THE “10 Concerts I’ve Been To, One is a Lie” status update trend that has been sweeping Facebook might seem like an innocent game, but there could be something unintentionally sinister about it.
For those who haven’t seen it on their timelines, the format is simple. All you do is share a list of 10 music gigs: nine of which you’ve been to and one that you haven’t. The fun is that your friends have to comment on the status, guessing which concert is the odd one out.
Security experts think this could pose a risk. The first concert you attended is a common question for bank accounts – making it easier for a hacker to work out what your personal answer is and access your details.
However, this danger is only moderate, because not all websites use your first concert as a security question. The greater danger comes from social engineering.

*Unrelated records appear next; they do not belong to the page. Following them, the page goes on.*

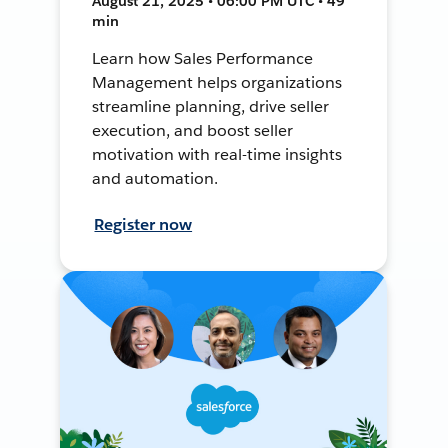
August 21, 2025 • 06:00 PM UTC • 49
min
Learn how Sales Performance
Management helps organizations
streamline planning, drive seller
execution, and boost seller
motivation with real-time insights
and automation.
Register now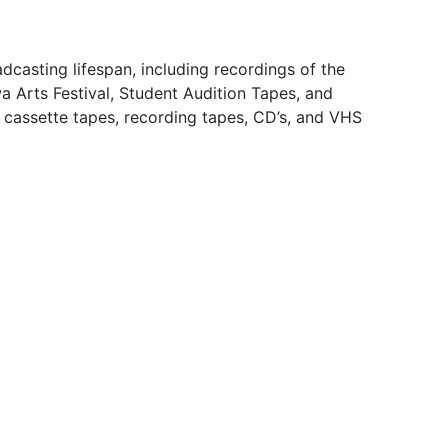
dcasting lifespan, including recordings of the
 Arts Festival, Student Audition Tapes, and
e cassette tapes, recording tapes, CD’s, and VHS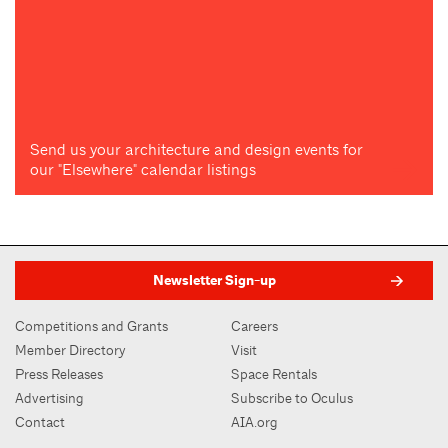
Send us your architecture and design events for
our "Elsewhere" calendar listings
Newsletter Sign-up
Competitions and Grants
Careers
Member Directory
Visit
Press Releases
Space Rentals
Advertising
Subscribe to Oculus
Contact
AIA.org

This is when cybercriminals can find out information about your age, music taste, religion or other identifying details through your online activity, which they can then use to compromise your online security.
Software engineer and security researcher Alec Muffatt told the New York Times there are two sides to fun games like “10 Concerts”.

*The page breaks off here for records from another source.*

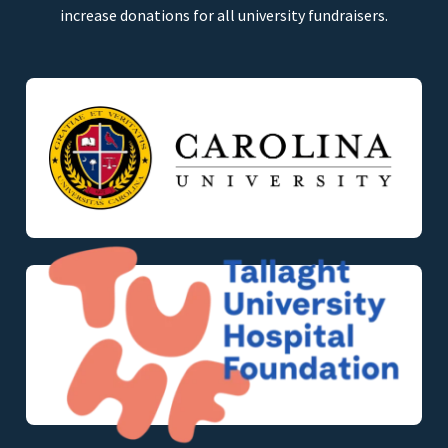
increase donations for all university fundraisers.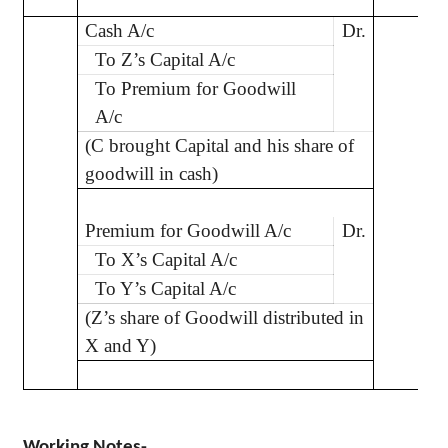
Cash A/c
Dr.
5
To Z’s Capital A/c
To Premium for Goodwill
A/c
(C brought Capital and his share of
goodwill in cash)
Premium for Goodwill A/c
Dr.
1
To X’s Capital A/c
To Y’s Capital A/c
(Z’s share of Goodwill distributed in
X and Y)
Working Notes-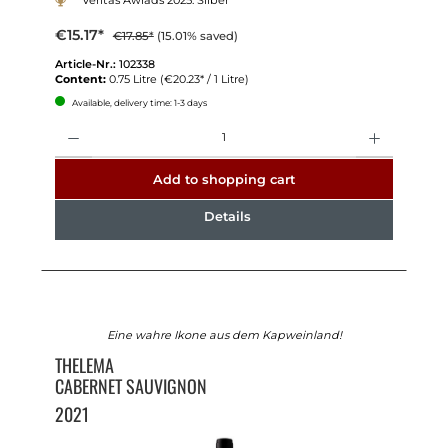
Veritas Awrads 2025: Silber
€15.17*
€17.85*
(15.01% saved)
Article-Nr.:
102338
Content:
0.75 Litre
(€20.23* / 1 Litre)
Available, delivery time: 1-3 days
Quantity
Add to shopping cart
Details
Eine wahre Ikone aus dem Kapweinland!
THELEMA
CABERNET SAUVIGNON
2021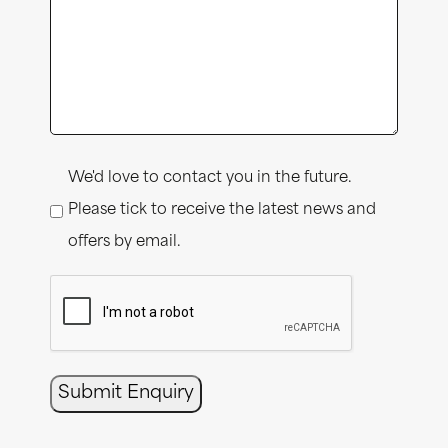
Consent
We'd love to contact you in the future.
Please tick to receive the latest news and
offers by email.
CAPTCHA
Submit Enquiry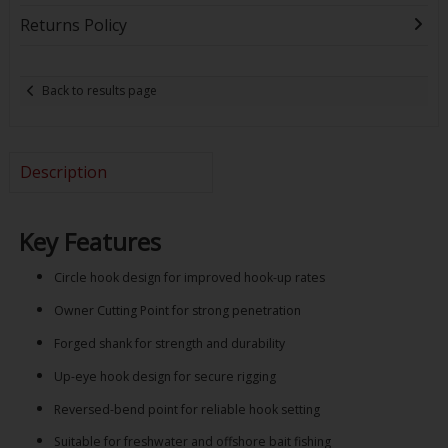
Returns Policy
Back to results page
Description
Key Features
Circle hook design for improved hook-up rates
Owner Cutting Point for strong penetration
Forged shank for strength and durability
Up-eye hook design for secure rigging
Reversed-bend point for reliable hook setting
Suitable for freshwater and offshore bait fishing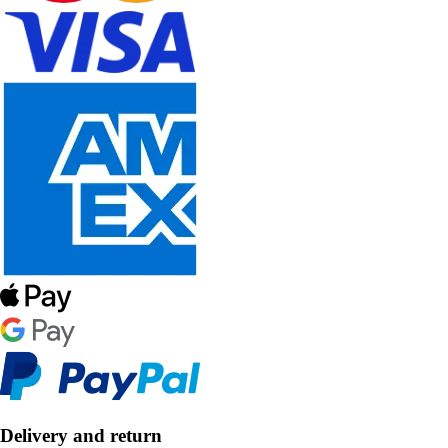
Delivery and return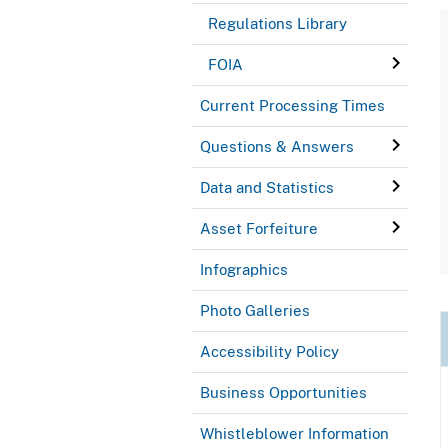
Regulations Library
FOIA
Current Processing Times
Questions & Answers
Data and Statistics
Asset Forfeiture
Infographics
Photo Galleries
Accessibility Policy
Business Opportunities
Whistleblower Information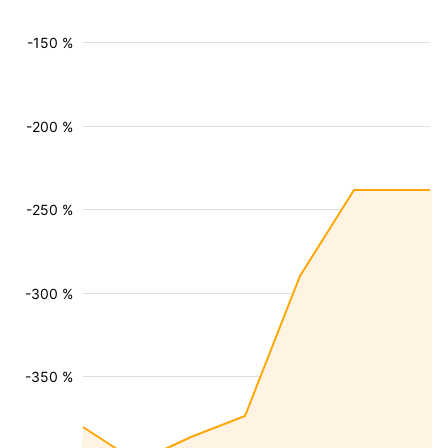
-150 %
-200 %
-250 %
-300 %
-350 %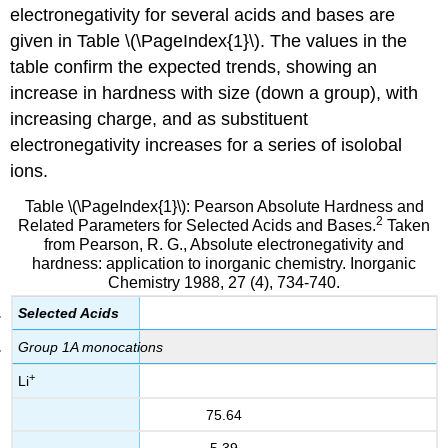
electronegativity for several acids and bases are
given in Table \(\PageIndex{1}\). The values in the
table confirm the expected trends, showing an
increase in hardness with size (down a group), with
increasing charge, and as substituent
electronegativity increases for a series of isolobal
ions.
Table \(\PageIndex{1}\): Pearson Absolute Hardness and
2
Related Parameters for Selected Acids and Bases.
Taken
from Pearson, R. G., Absolute electronegativity and
hardness: application to inorganic chemistry. Inorganic
Chemistry 1988, 27 (4), 734-740.
Selected Acids
Group 1A monocations
+
Li
75.64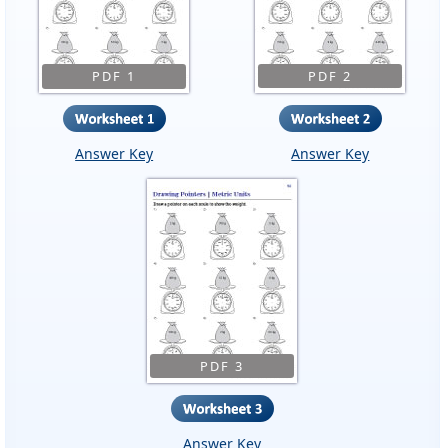
PDF 1
PDF 2
Answer Key
Answer Key
PDF 3
Answer Key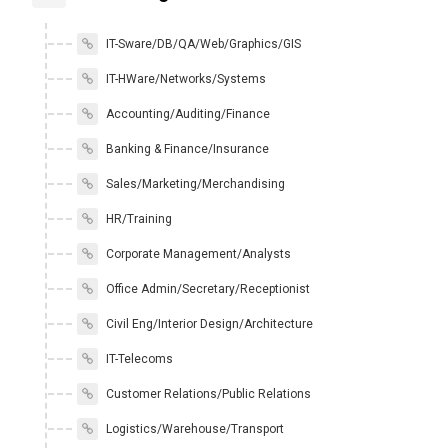
IT-Sware/DB/QA/Web/Graphics/GIS
IT-HWare/Networks/Systems
Accounting/Auditing/Finance
Banking & Finance/Insurance
Sales/Marketing/Merchandising
HR/Training
Corporate Management/Analysts
Office Admin/Secretary/Receptionist
Civil Eng/Interior Design/Architecture
IT-Telecoms
Customer Relations/Public Relations
Logistics/Warehouse/Transport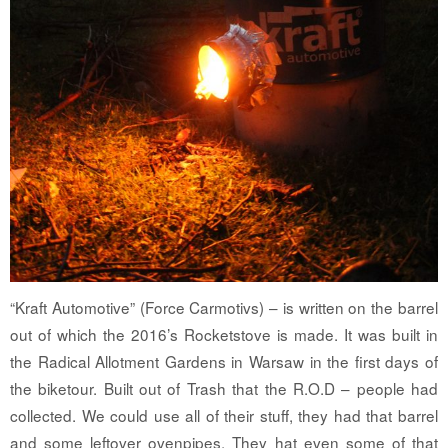
“Kraft Automotive” (Force Carmotivs) – is written on the barrel
out of which the 2016’s Rocketstove is made. It was built in
the Radical Allotment Gardens in Warsaw in the first days of
the biketour. Built out of Trash that the R.O.D – people had
collected. We could use all of their stuff, they had that barrel
and some leftover ovenpipes. They hat even some of that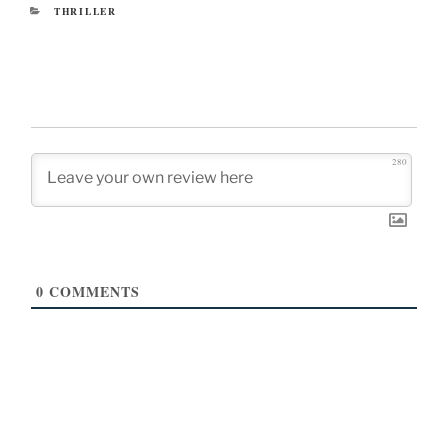
CATEGORIES
THRILLER
280
0
COMMENTS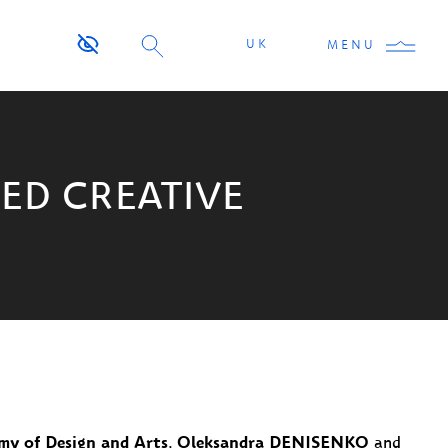
UK
MENU
ED CREATIVE
my of Design and Arts
,
Oleksandra DENISENKO
and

“They are cute, a little bit fun, you learn new things about your friends, and sometimes you get a surprise or two,” he said.
But on the flipside: “There are certainly also polls that are geared towards collecting information which could be used to fraudulently ‘recover’ an account.”
He advises that you should completely make up your passwords to ensure cyber safety. Common answers like your mother’s maiden name are facts, which can be found out by hackers, so you’re safer coming up with something new that can’t be deduced.